Overall, I found the book enlightening and am glad it forced me to actually write out and get the code working for myself. Experience is a great teacher and if you go through what's given in the book, you'll solidly understand the basics as well as be able to use many algorithms (genetic algorithms, naive Bayesian classifiers, recommendation methods, optimization, some database ideas) that should be useful in commonly faced problems. I did not go through many of the exercises at the end of the chapters, but most of them are straightforward applications are extensions of the ideas in the book, and seem like they would provide a decent challenge.
If you'd like to understand the basics of the above ideas, and have code to use them on data with, then this is a fairly good choice. I would recommend looking around to see if people recommend a newer edition or book with similar ideas, however, since it is a book written over a decade ago. On the other hand, the explanations and figures are helpful and do not over-complicate things.
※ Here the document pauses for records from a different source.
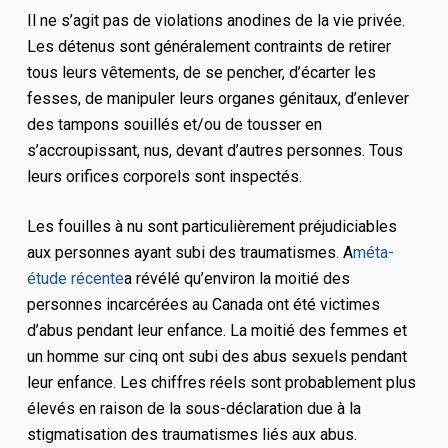
Il ne s’agit pas de violations anodines de la vie privée.
Les détenus sont généralement contraints de retirer
tous leurs vêtements, de se pencher, d’écarter les
fesses, de manipuler leurs organes génitaux, d’enlever
des tampons souillés et/ou de tousser en
s’accroupissant, nus, devant d’autres personnes. Tous
leurs orifices corporels sont inspectés.
Les fouilles à nu sont particulièrement préjudiciables
aux personnes ayant subi des traumatismes. A
méta-
étude récente
a révélé qu’environ la moitié des
personnes incarcérées au Canada ont été victimes
d’abus pendant leur enfance. La moitié des femmes et
un homme sur cinq ont subi des abus sexuels pendant
leur enfance. Les chiffres réels sont probablement plus
élevés en raison de la sous-déclaration due à la
stigmatisation des traumatismes liés aux abus.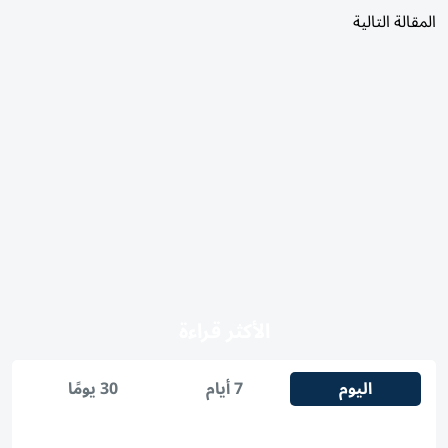
المقالة التالية
الأكثر قراءة
اليوم
7 أيام
30 يومًا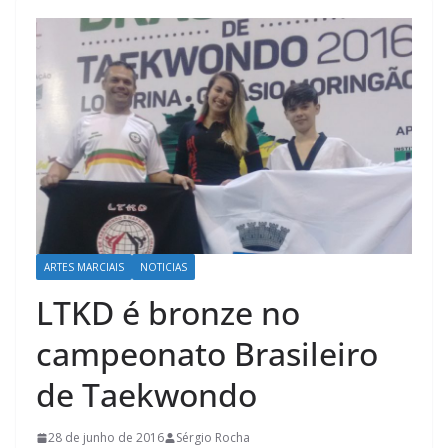
ARTES MARCIAIS
NOTICIAS
LTKD é bronze no
campeonato Brasileiro
de Taekwondo
28 de junho de 2016
Sérgio Rocha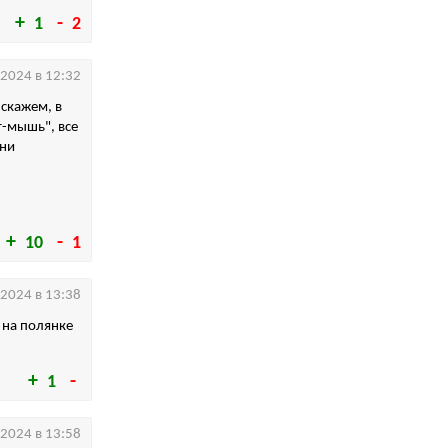
1
2
.2024 в 12:32
 скажем, в
т-мышь", все
они
10
1
.2024 в 13:38
 на полянке
1
.2024 в 13:58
This book is for those who realise programming, no matter what language, can do amazing things once you understand some simple concepts to tell a story through data. It gets you out of the mind set of, "I have some data stored here, and I will present it here". Instead, "I have some data stored here, how do I show, create understanding, explore, wedge out, predict, recommend it here"
Most of the topics presented in this book are not new in any sense, however they are not old either. They're tried and proven methods for creating meaning from datasets. They will be used for decades to come because they work! There are other books on the topics presented, like I said they are not new, however the simplicity of Python provides a frictionless entry for anyone wanting to get up and running with out a bloated IDE or framework to make it happen.
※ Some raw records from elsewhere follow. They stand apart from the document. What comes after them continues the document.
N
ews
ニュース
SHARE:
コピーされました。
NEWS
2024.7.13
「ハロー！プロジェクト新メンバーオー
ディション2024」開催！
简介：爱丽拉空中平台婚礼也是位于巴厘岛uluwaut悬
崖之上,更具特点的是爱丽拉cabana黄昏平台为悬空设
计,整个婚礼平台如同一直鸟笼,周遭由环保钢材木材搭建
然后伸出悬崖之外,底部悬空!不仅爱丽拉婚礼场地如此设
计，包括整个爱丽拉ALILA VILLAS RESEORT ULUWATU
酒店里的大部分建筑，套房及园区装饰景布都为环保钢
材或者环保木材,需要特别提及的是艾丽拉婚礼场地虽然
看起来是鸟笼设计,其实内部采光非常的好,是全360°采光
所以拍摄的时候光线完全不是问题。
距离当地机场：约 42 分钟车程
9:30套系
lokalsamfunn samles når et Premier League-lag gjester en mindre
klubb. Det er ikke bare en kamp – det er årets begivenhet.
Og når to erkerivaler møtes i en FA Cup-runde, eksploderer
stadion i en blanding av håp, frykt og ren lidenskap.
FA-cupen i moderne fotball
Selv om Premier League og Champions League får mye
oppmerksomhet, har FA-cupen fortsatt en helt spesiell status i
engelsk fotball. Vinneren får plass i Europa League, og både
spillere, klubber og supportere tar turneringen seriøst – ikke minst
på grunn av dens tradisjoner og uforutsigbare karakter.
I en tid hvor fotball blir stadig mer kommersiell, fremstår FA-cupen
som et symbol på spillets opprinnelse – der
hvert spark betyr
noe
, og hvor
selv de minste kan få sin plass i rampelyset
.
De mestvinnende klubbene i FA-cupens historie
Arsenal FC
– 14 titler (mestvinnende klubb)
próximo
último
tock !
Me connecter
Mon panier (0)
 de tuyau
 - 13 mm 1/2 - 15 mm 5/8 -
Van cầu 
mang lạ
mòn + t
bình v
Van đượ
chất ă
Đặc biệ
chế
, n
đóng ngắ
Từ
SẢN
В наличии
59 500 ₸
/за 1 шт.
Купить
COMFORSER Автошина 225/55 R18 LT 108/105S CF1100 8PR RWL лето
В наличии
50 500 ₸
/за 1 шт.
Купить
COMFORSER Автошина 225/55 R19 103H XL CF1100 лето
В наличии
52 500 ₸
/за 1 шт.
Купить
Those who are thinking, "well it's Python, and Python can't do X", I say to you a language does not determine what can and can not do it is the developer. At the end of the day the capability of the developer determines what the language can and can't do. If it seriously can't do something then build an extension to the language! With this thinking you can port what is presented in this book to any language. Python was chosen for it's simple constructs and readability.
If you're ever going to by a book on this topic buy this. Not the kindle, but the hard copy. The kindle version I've found doesn't present well for the code sections.
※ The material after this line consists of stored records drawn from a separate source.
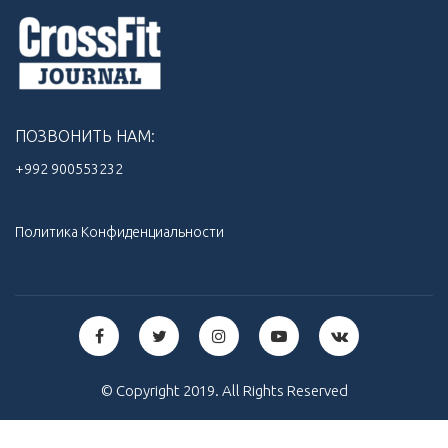
ПОЗВОНИТЬ НАМ:
+992 900553232‬
Политика Конфиденциальности
© Copyright 2019. All Rights Reserved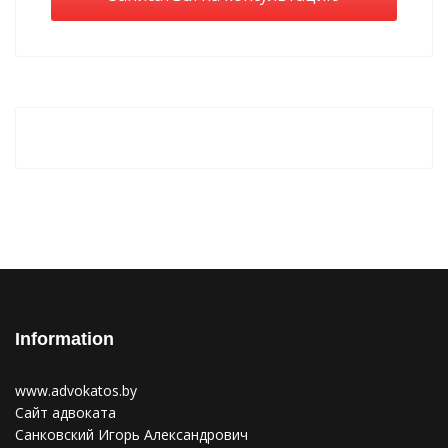
Information
www.advokatos.by
Сайт адвоката
Санковский Игорь Александрович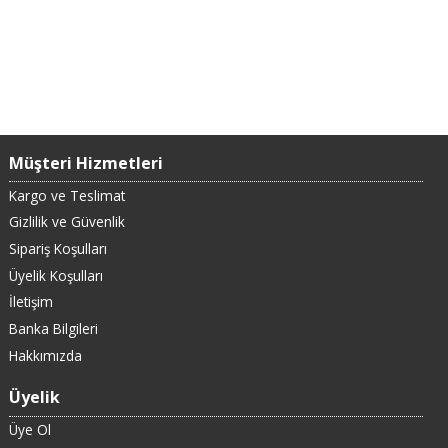
Müşteri Hizmetleri
Kargo ve Teslimat
Gizlilik ve Güvenlik
Sipariş Koşulları
Üyelik Koşulları
İletişim
Banka Bilgileri
Hakkımızda
Üyelik
Üye Ol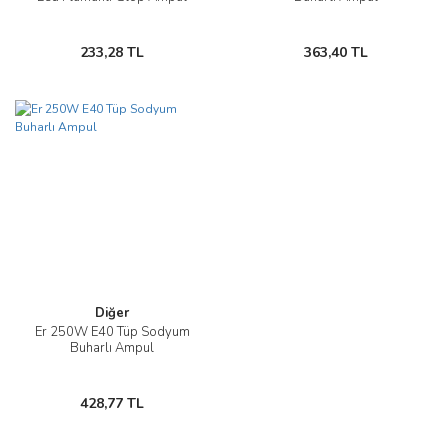
233,28 TL
363,40 TL
Diğer
Er 250W E40 Tüp Sodyum
Buharlı Ampul
428,77 TL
Overall this book is a great reference and is also a great primer if wanting to go deeper. It will allow you to tackle your next project with a different mindset and allow your users to discover and learn new things about their online surroundings and themselves!
Top reviews from other countries
Although Python based I found the algorithms clear enough to translate into Erlang without much issue and if you have any functional exposure this should not be difficult.
I'm math phobic but this book really generated my interest with its clarity and applicative nature to everyday problems.
I took this over the competing CI book as that was heavily Java oriented - why do some people mangle Java to any possible task?
The elegance of Python to AI problems really shone through here!
Great Book and not too long either - but certainly not short on knowledge!